Work instructions: The whole listing is to be given again without alteration, except that its pictures are dropped.

Records shown:
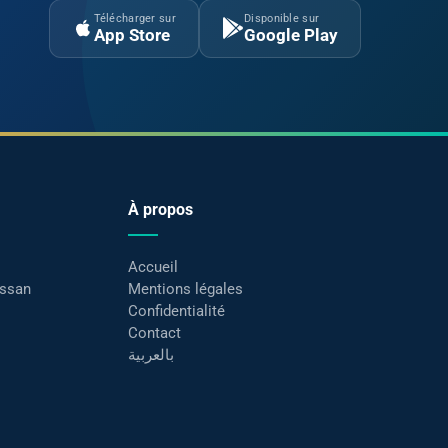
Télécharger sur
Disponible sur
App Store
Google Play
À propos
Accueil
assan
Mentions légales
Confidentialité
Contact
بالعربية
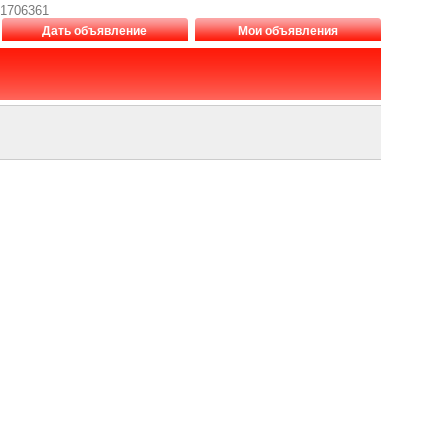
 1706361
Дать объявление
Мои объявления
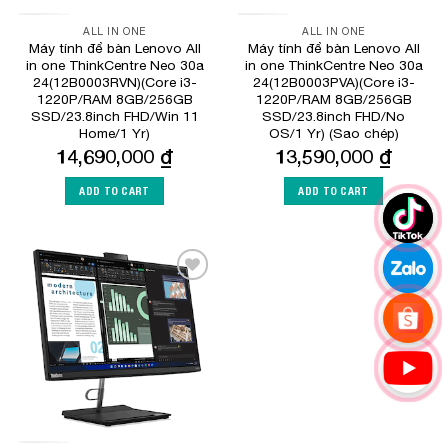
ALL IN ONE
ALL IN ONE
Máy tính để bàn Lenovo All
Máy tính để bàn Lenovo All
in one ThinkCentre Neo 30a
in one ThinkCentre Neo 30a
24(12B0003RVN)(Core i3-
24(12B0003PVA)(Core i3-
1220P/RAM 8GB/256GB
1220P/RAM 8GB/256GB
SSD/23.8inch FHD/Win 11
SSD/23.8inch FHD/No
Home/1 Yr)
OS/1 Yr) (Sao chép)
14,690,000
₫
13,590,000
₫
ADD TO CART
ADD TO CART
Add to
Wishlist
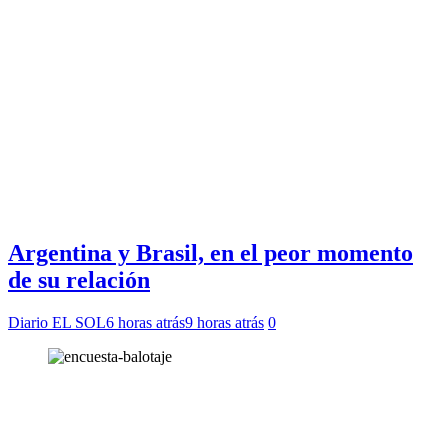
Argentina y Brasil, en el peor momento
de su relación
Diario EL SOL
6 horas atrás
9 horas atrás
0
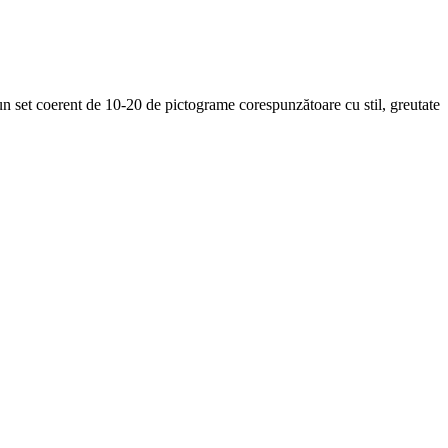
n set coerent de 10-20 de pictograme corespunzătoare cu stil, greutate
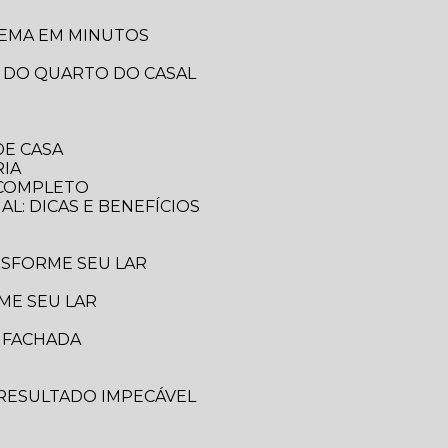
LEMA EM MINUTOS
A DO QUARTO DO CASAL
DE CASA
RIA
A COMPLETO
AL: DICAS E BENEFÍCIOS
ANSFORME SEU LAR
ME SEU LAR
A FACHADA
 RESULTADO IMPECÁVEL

Output below:
Télécharger sur
Disponible sur
App Store
Google Play
À propos
Accueil
assan
Mentions légales
Confidentialité
Contact
بالعربية
 1706361
Дать объявление
Мои объявления
ALL IN ONE
ALL IN ONE
Máy tính để bàn Lenovo All
Máy tính để bàn Lenovo All
in one ThinkCentre Neo 30a
in one ThinkCentre Neo 30a
24(12B0003RVN)(Core i3-
24(12B0003PVA)(Core i3-
1220P/RAM 8GB/256GB
1220P/RAM 8GB/256GB
SSD/23.8inch FHD/Win 11
SSD/23.8inch FHD/No
Home/1 Yr)
OS/1 Yr) (Sao chép)
14,690,000
₫
13,590,000
₫
ADD TO CART
ADD TO CART
Add to
Wishlist
Argentina y Brasil, en el peor momento
de su relación
Diario EL SOL
6 horas atrás
9 horas atrás
0
n set coerent de 10-20 de pictograme corespunzătoare cu stil, greutate
LEMA EM MINUTOS
A DO QUARTO DO CASAL
DE CASA
RIA
A COMPLETO
AL: DICAS E BENEFÍCIOS
ANSFORME SEU LAR
ME SEU LAR
A FACHADA
 RESULTADO IMPECÁVEL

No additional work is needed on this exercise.